Where it all began….

My gardening journey probably began with my great-grandmother’s thrifty gardening genes, and spending a few glorious years of my childhood in a marvellous tangled and overgrown garden surrounding a wooden house that was over 100 years old at the time that left me with a sense of true delight in growing, living plants, in birds, bugs and frogs.

Fast-forward to age thirteen and I was watching my stepfather die a slow, terrible death from a totally preventable cancer. I was never a particularly social child and his death only made me more introverted. I read everything – my parent’s British science fiction, my sister’s book club magazines, the neighbour’s textbooks, the Bible, articles on comparative religion, stock-raising manuals, and even the encyclopaedia – yes, from cover to cover. I was interested in everything. Years of my own chronic bronchitis had me looking around for reasons why I was unhealthy, which led me to what research was around back in the mid-seventies about nutrition, and on to herbal medicine.

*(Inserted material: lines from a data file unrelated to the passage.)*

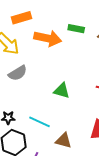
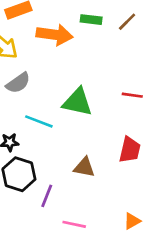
green triangle: (62, 91) -> (77, 102), size x1.4
cyan line: (39, 122) -> (39, 121), moved

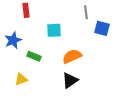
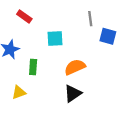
red rectangle: (26, 10) -> (24, 16), turned -48
green rectangle: (34, 56) -> (33, 67), turned 72

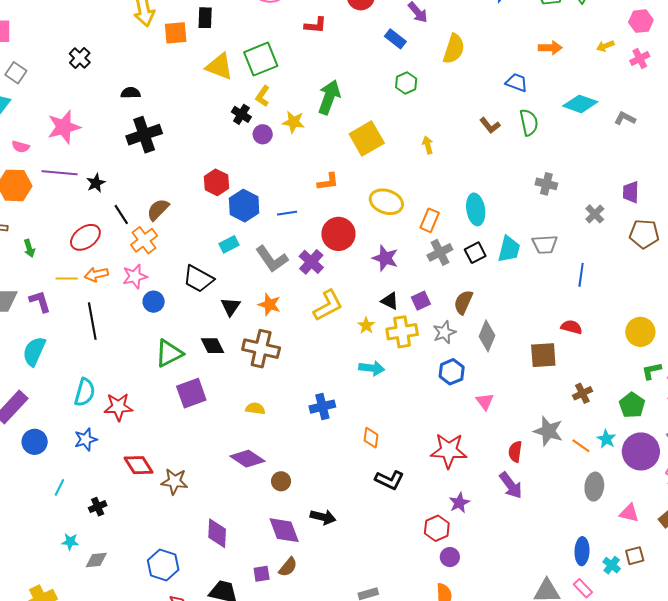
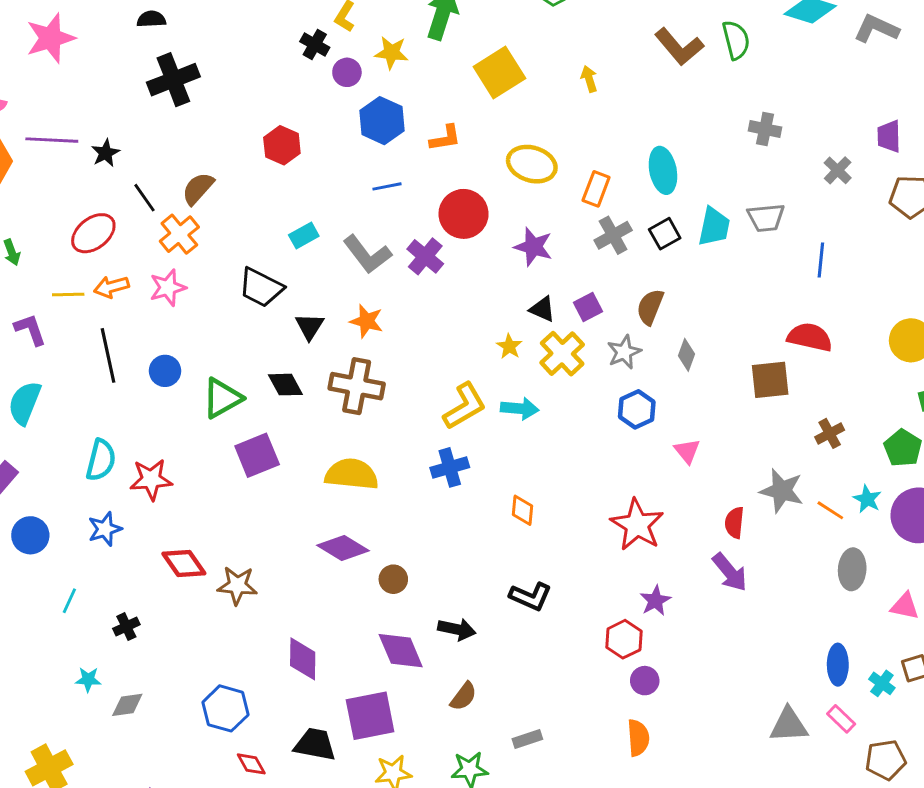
gray L-shape: (625, 118) -> (876, 29), size x1.4
brown L-shape: (490, 125) -> (679, 47), size x1.6
pink star: (64, 127) -> (50, 38), moved
blue hexagon: (244, 206) -> (382, 121), moved
blue circle: (154, 302) -> (165, 371), moved
yellow L-shape: (328, 305) -> (465, 406), moved
red semicircle: (571, 327) -> (810, 337), size x1.4
yellow cross: (402, 332) -> (562, 354), turned -32
gray diamond: (487, 336) -> (687, 355), size x0.7
yellow semicircle: (255, 409) -> (352, 474), size x1.8
red star: (449, 451) -> (637, 525), turned 30
black L-shape: (389, 480) -> (530, 596), moved
brown semicircle: (288, 567) -> (463, 696), moved
purple square: (262, 574) -> (370, 716), size x2.0

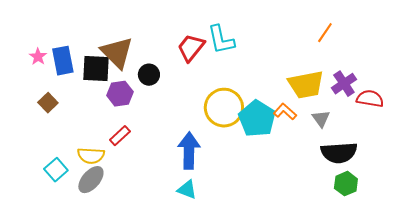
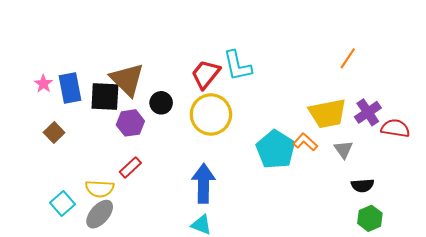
yellow circle: (224, 108) -> (211, 114), moved
black semicircle: (339, 153) -> (362, 185), size x0.6

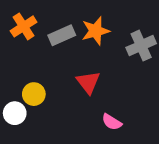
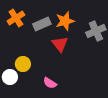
red triangle: (88, 82) -> (60, 44), moved
pink semicircle: (112, 122) -> (50, 83), moved

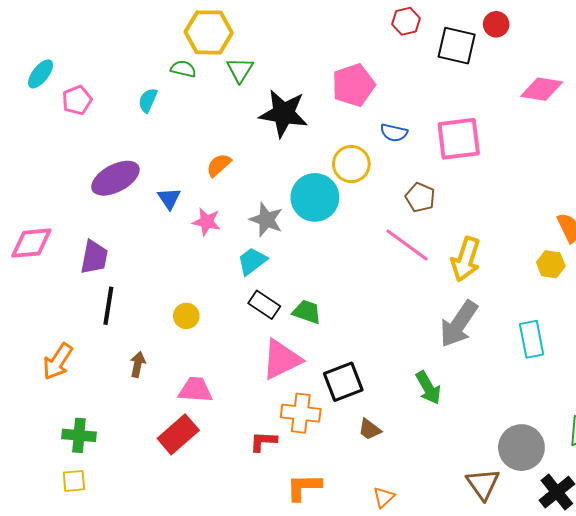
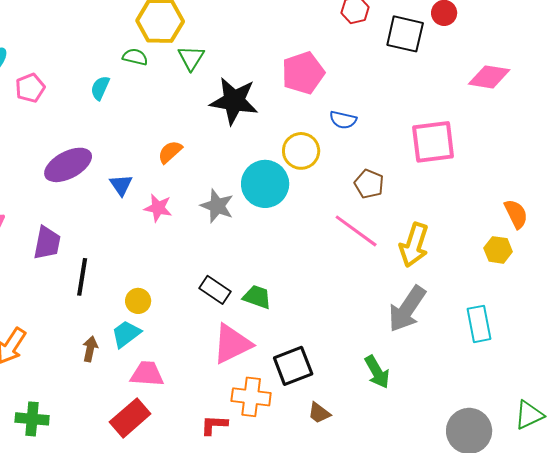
pink square: (459, 139) -> (433, 142), moved
cyan trapezoid: (252, 261) -> (126, 334), moved
black line: (108, 306) -> (82, 277), moved

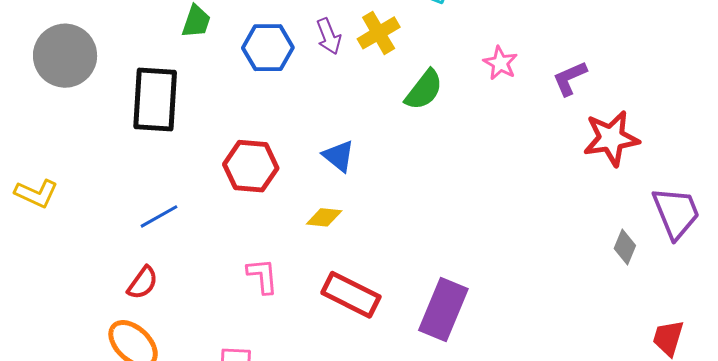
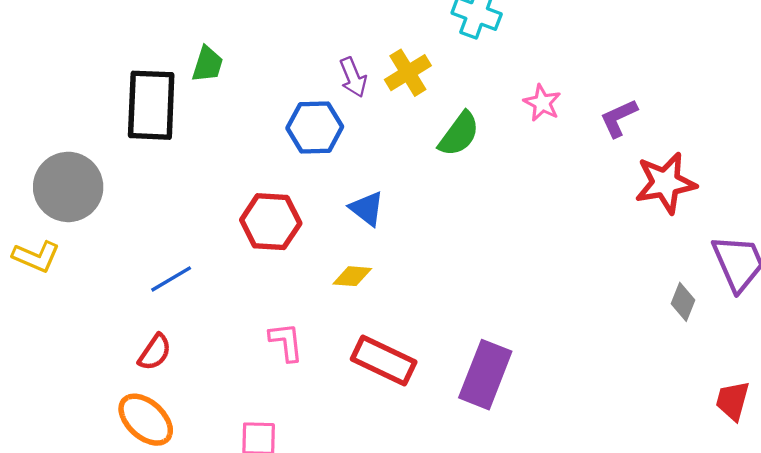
blue hexagon: (268, 48) -> (315, 127), moved
gray circle: (65, 56) -> (68, 187), moved
black rectangle: (155, 99) -> (151, 105), moved

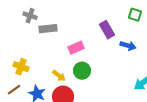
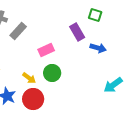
green square: (135, 15) -> (95, 15), moved
gray rectangle: (48, 29) -> (18, 31), turned -42

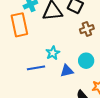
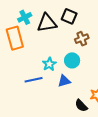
cyan circle: (86, 61) -> (72, 60), moved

My conclusion even then was that food, being the very building blocks that our cells require to replicate, was the answer. I mean REAL food. I’d been a very healthy and robust young child while my mother was cooking real, fresh meat and vegetables, but when my stepfather became ill we began eating a lot of canned and packaged food. even our cheese was the infamous Velveeta “cheese” and Rice-a-Riso, tinned soup with white bread, and Kraft Mac-and-Cheese were weekly staples. I don’t remember having even a fresh piece of fruit or fresh milk from about ten years old.

By the time I was thirteen I had a faceful of acne, I was always sick with one thing or another, and was constantly breathless from bronchitis. I was unfit and overweight and constantly hungry, even though I was obviously getting way too many calories.

So I kept looking into nutrition, and when i left home at sixteen I began being able to look for my own food choices. I had a brief foray into vegetarianism from eighteen to twenty-one, back to omnivore through the pregnancy with my twins and the breastfeeding period, then back to vegetarianism at twenty-six on the insistence of my (then) husband. He seemed to do well but I became very ill. When my youngest was two and a half I was floored by Glandular Fever and then Bahmar Forest virus in the same year. I was weak, listless, constantly exhausted, always hungry and constantly craving sweets. At the time, I had four kids underfoot, working part-time on weekends and was planting out a 2/3 of an acre property. I didn’t have a diagnosis at the time, but I was suffering from Fibromyalgia and Chronic Myofascial Pain Syndrome. Don’t get me wrong, we ate very well, homegrown vegetables and mushrooms, lots of cheese, Kefir and other dairy, bread I would bake myself, eggs from the chook lady up the road and wholemeal cake with real butter that I would bake for the kid’s school lunches. 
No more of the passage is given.